La jornada de protesta comenzó a sentirse desde temprano en los puentes carreteros que conectan Neuquén con Cipolletti. A partir de las 8.30, militantes de partidos de izquierda y representantes gremiales realizaron una panfleteada en plena hora pico, lo que provocó demoras en la mano de ingreso a la capital neuquina.
El tránsito ya arrastraba la fila habitual que se registra desde inicios de febrero, pero la entrega de volantes intensificó la congestión. Los conductores disminuían la marcha para recibir el material, lo que generó mayores tiempos de espera.
Entre los automovilistas hubo gestos de malestar, aunque también algunos bocinazos de apoyo. Cerca de las 9, los manifestantes se retiraron del sector de puentes.
Durante la actividad se observó presencia de Gendarmería y Prefectura en la zona del ex peaje, del lado rionegrino. En Río Negro no se registraron protestas. En el lado neuquino, la manifestación se desarrolló sin incidentes, aunque con impacto directo en uno de los accesos interprovinciales más transitados del Alto Valle en horario laboral.

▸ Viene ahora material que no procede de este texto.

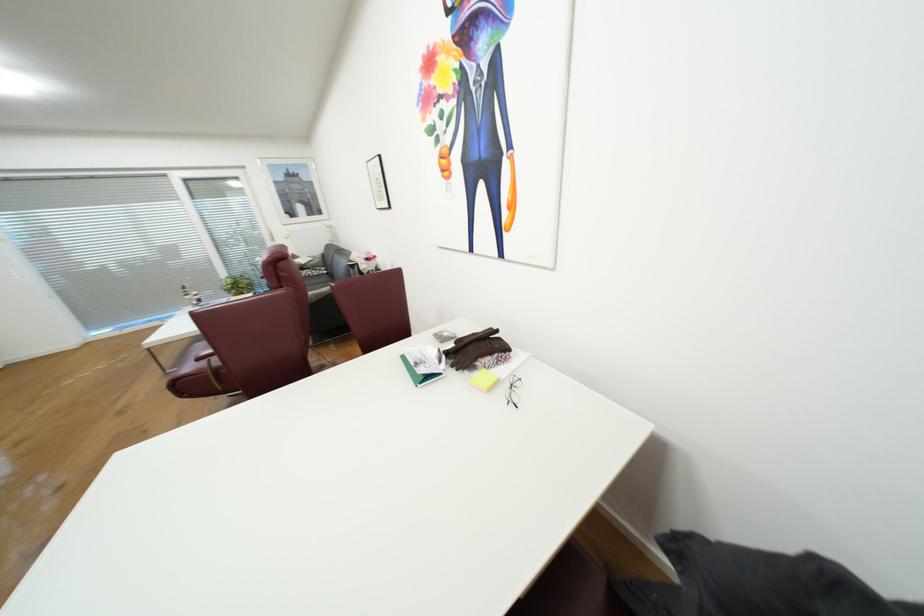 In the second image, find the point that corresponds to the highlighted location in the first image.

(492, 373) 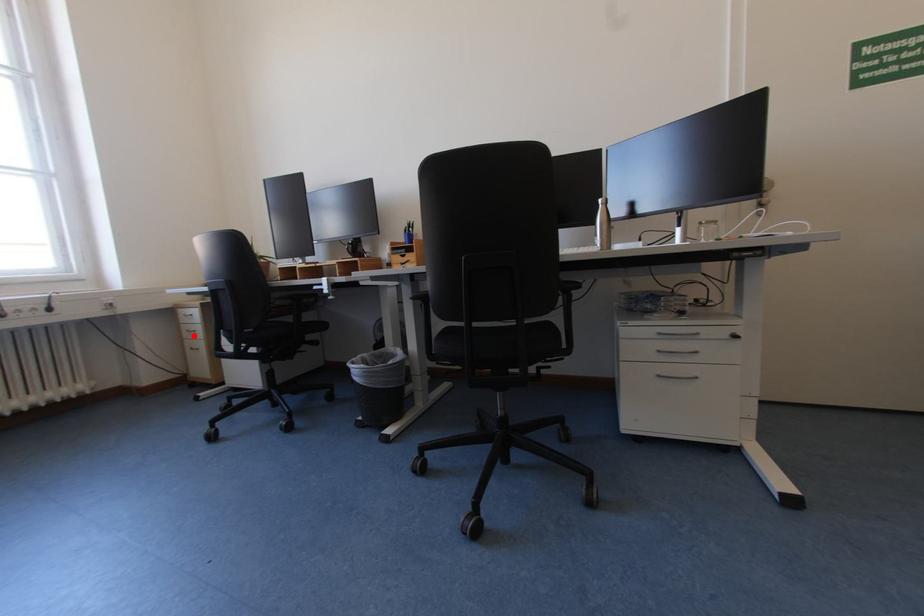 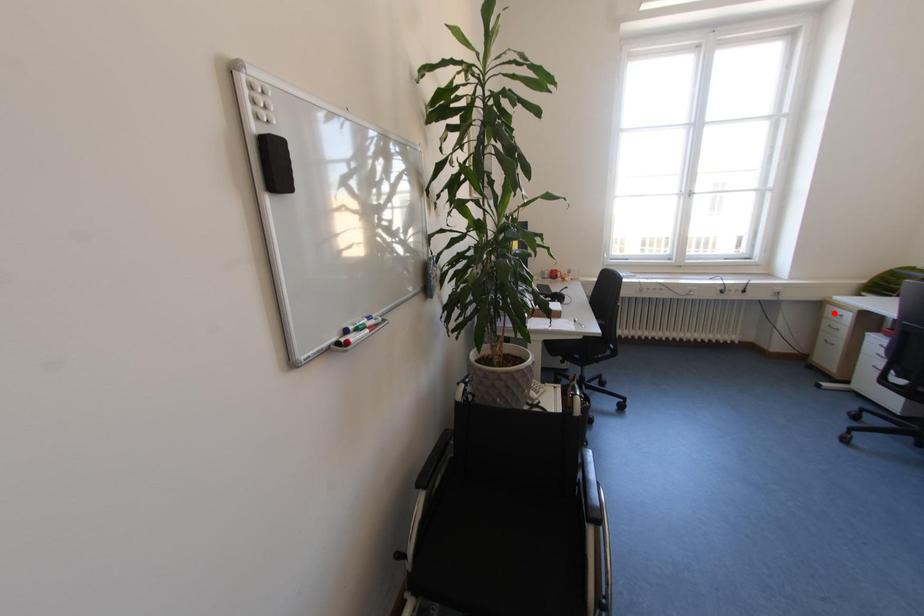 I am providing you with two images of the same scene from different viewpoints. A red point is marked on the first image and another point is marked on the second image. Is the marked point in image1 the same physical position as the marked point in image2?

No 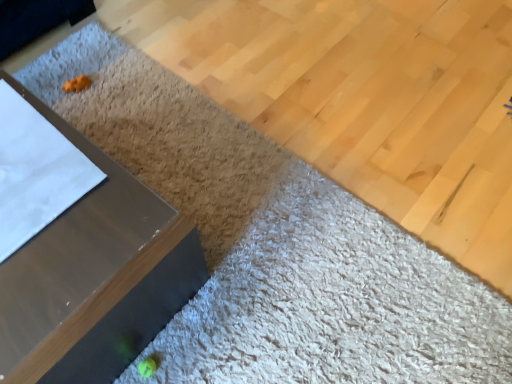 Question: In the image, is matte wood plywood at lower left on the left side or the right side of metallic gray table at left?

Choices:
 (A) left
 (B) right

Answer: (B)

Question: Would you say matte wood plywood at lower left is inside or outside metallic gray table at left?

Choices:
 (A) inside
 (B) outside

Answer: (B)

Question: From a real-world perspective, is matte wood plywood at lower left physically located above or below metallic gray table at left?

Choices:
 (A) below
 (B) above

Answer: (A)

Question: From a real-world perspective, relative to matte wood plywood at lower left, is metallic gray table at left vertically above or below?

Choices:
 (A) above
 (B) below

Answer: (A)

Question: Is metallic gray table at left spatially inside matte wood plywood at lower left, or outside of it?

Choices:
 (A) inside
 (B) outside

Answer: (B)

Question: From the image's perspective, is metallic gray table at left located above or below matte wood plywood at lower left?

Choices:
 (A) below
 (B) above

Answer: (A)

Question: Does point (96, 359) appear closer or farther from the camera than point (223, 21)?

Choices:
 (A) closer
 (B) farther

Answer: (A) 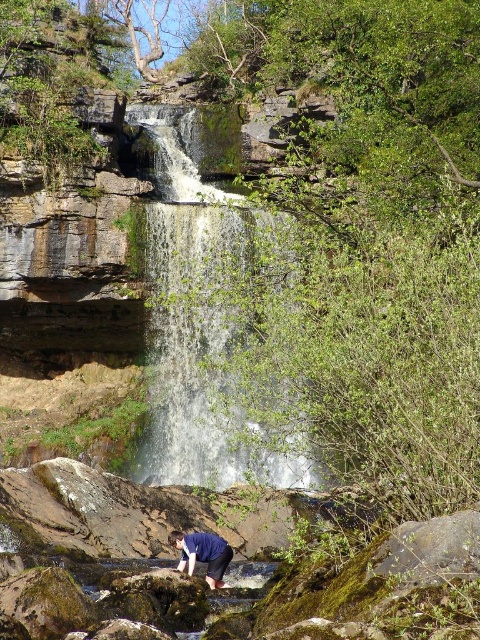 Question: In this image, where is white frothy water at center located relative to blue fabric shirt at lower center?

Choices:
 (A) below
 (B) above

Answer: (B)

Question: Is white frothy water at center smaller than blue fabric shirt at lower center?

Choices:
 (A) no
 (B) yes

Answer: (A)

Question: Can you confirm if white frothy water at center is positioned to the left of blue fabric shirt at lower center?

Choices:
 (A) yes
 (B) no

Answer: (A)

Question: Which object appears closest to the camera in this image?

Choices:
 (A) blue fabric shirt at lower center
 (B) white frothy water at center

Answer: (B)

Question: Which object is closer to the camera taking this photo?

Choices:
 (A) white frothy water at center
 (B) blue fabric shirt at lower center

Answer: (A) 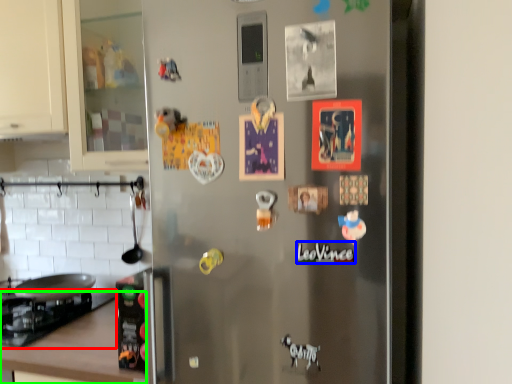 Question: Which is farther away from gas stove (highlighted by a red box)? writing (highlighted by a blue box) or counter top (highlighted by a green box)?

Choices:
 (A) writing
 (B) counter top

Answer: (A) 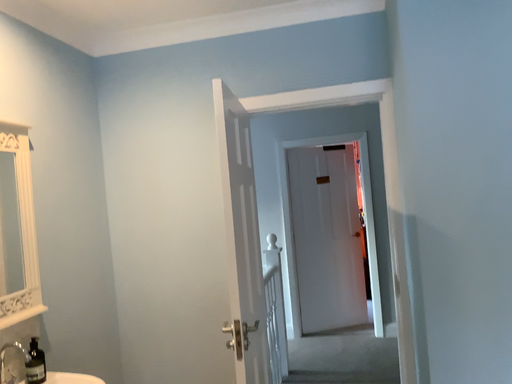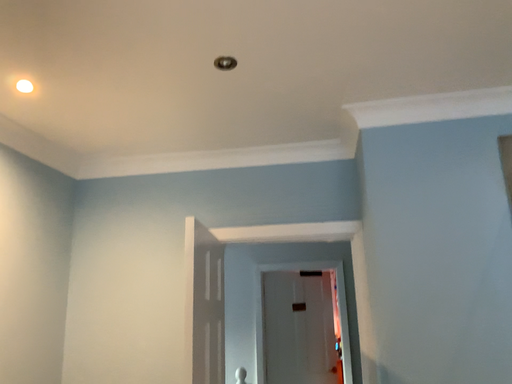 Question: How did the camera likely rotate when shooting the video?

La intervención en los puentes fue la antesala de una jornada más amplia contra la reforma laboral que podría tratarse este miércoles en el Congreso. Las organizaciones convocantes anunciaron que las actividades seguirán en el centro de la ciudad.
La concentración principal está prevista para las 13 en el Monumento al General San Martín, mientras que la movilización comenzará a las 15 y recorrerá calles céntricas.
En paralelo, el gremio bancario dispuso un paro total a partir de las 11, sin asistencia a los lugares de trabajo. Los trabajadores se reunirán a las 13 en la sede de Brown 243 para sumarse a la movilización.
Con protestas en los accesos, marcha en el centro y servicios afectados, se prevé una jornada compleja para quienes deban trasladarse entre Neuquén y Cipolletti o realizar trámites en la ciudad. Recomiendan anticipar salidas y prever demoras.